** Exercise aim **
Leave the images aside and repeat the whole listing exactly.
═══
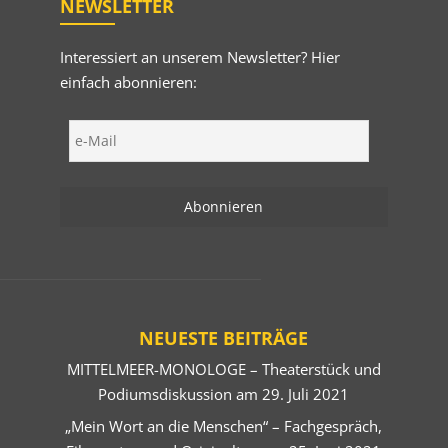
NEWSLETTER
Interessiert an unserem Newsletter? Hier
einfach abonnieren:
NEUESTE BEITRÄGE
MITTELMEER-MONOLOGE – Theaterstück und
Podiumsdiskussion am 29. Juli 2021
„Mein Wort an die Menschen“ – Fachgespräch,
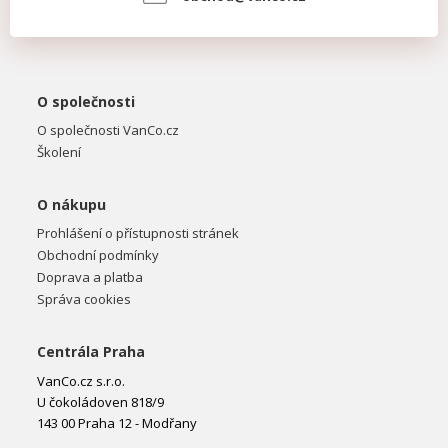
O společnosti
O společnosti VanCo.cz
Školení
O nákupu
Prohlášení o přístupnosti stránek
Obchodní podmínky
Doprava a platba
Správa cookies
Centrála Praha
VanCo.cz s.r.o.
U čokoládoven 818/9
143 00 Praha 12 - Modřany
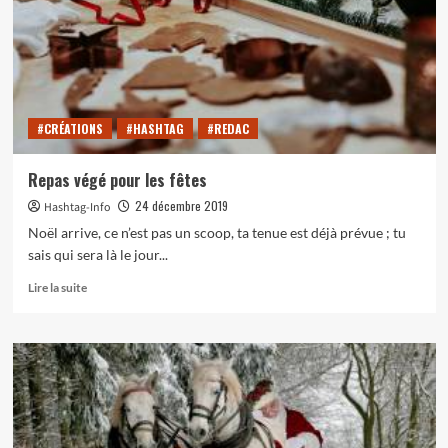
#CRÉATIONS
#HASHTAG
#REDAC
Repas végé pour les fêtes
24 décembre 2019
Hashtag-Info
Noël arrive, ce n’est pas un scoop, ta tenue est déjà prévue ; tu
sais qui sera là le jour...
En
Lire la suite
savoir
plus
sur
Repas
végé
pour
les
fêtes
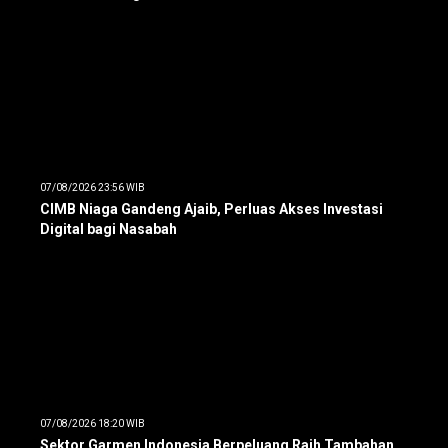
07/08/2026 23:56 WIB
CIMB Niaga Gandeng Ajaib, Perluas Akses Investasi
Digital bagi Nasabah
07/08/2026 18:20 WIB
Sektor Garmen Indonesia Berpeluang Raih Tambahan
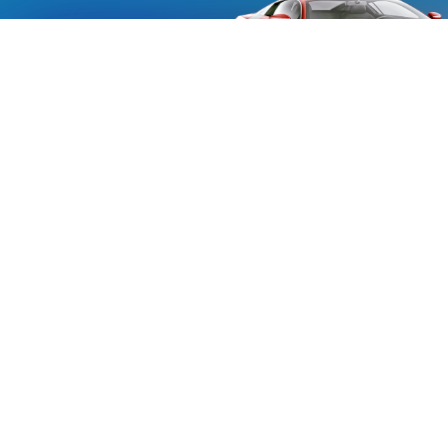
«Aucmoto.ru»
«Aucmoto.ru»
→
2026
© Мы транслируем с 2013
© «Все про авто» — Каталог автомобилей, о покупке и
продаже.
Новости, аналитика, прогнозы и другие материалы,
представленные на данном сайте, не являются офертой
или рекомендацией к покупке или продаже .
Говорят, что если нет новостей, то это уже само по себе –
хорошая новость.
Но, это не совсем так, потому как, чтобы быть во
всеоружии и готовым встать лицом к лицу с новым днем и
одержать над ним победу, необходимо знать, что же
сегодня произошло и достойно выйти из любой ситуации.
Информация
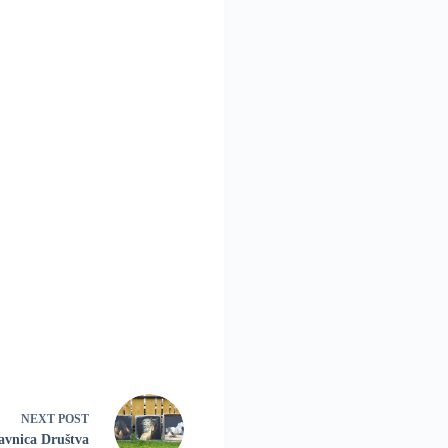
NEXT
POST
lavnica Društva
═══
** Solution to this exercise **
NEWSLETTER
Interessiert an unserem Newsletter? Hier
einfach abonnieren:
NEUESTE BEITRÄGE
MITTELMEER-MONOLOGE – Theaterstück und
Podiumsdiskussion am 29. Juli 2021
„Mein Wort an die Menschen“ – Fachgespräch,
O společnosti
O společnosti VanCo.cz
Školení
O nákupu
Prohlášení o přístupnosti stránek
Obchodní podmínky
Doprava a platba
Správa cookies
Centrála Praha
VanCo.cz s.r.o.
U čokoládoven 818/9
143 00 Praha 12 - Modřany
#CRÉATIONS
#HASHTAG
#REDAC
Repas végé pour les fêtes
24 décembre 2019
Hashtag-Info
Noël arrive, ce n’est pas un scoop, ta tenue est déjà prévue ; tu
sais qui sera là le jour...
En
Lire la suite
savoir
plus
sur
Repas
végé
pour
les
fêtes
07/08/2026 23:56 WIB
CIMB Niaga Gandeng Ajaib, Perluas Akses Investasi
Digital bagi Nasabah
07/08/2026 18:20 WIB
Sektor Garmen Indonesia Berpeluang Raih Tambahan
«Aucmoto.ru»
«Aucmoto.ru»
→
2026
© Мы транслируем с 2013
© «Все про авто» — Каталог автомобилей, о покупке и
продаже.
Новости, аналитика, прогнозы и другие материалы,
представленные на данном сайте, не являются офертой
или рекомендацией к покупке или продаже .
Говорят, что если нет новостей, то это уже само по себе –
хорошая новость.
Но, это не совсем так, потому как, чтобы быть во
всеоружии и готовым встать лицом к лицу с новым днем и
одержать над ним победу, необходимо знать, что же
сегодня произошло и достойно выйти из любой ситуации.
Информация
NEXT
POST
lavnica Društva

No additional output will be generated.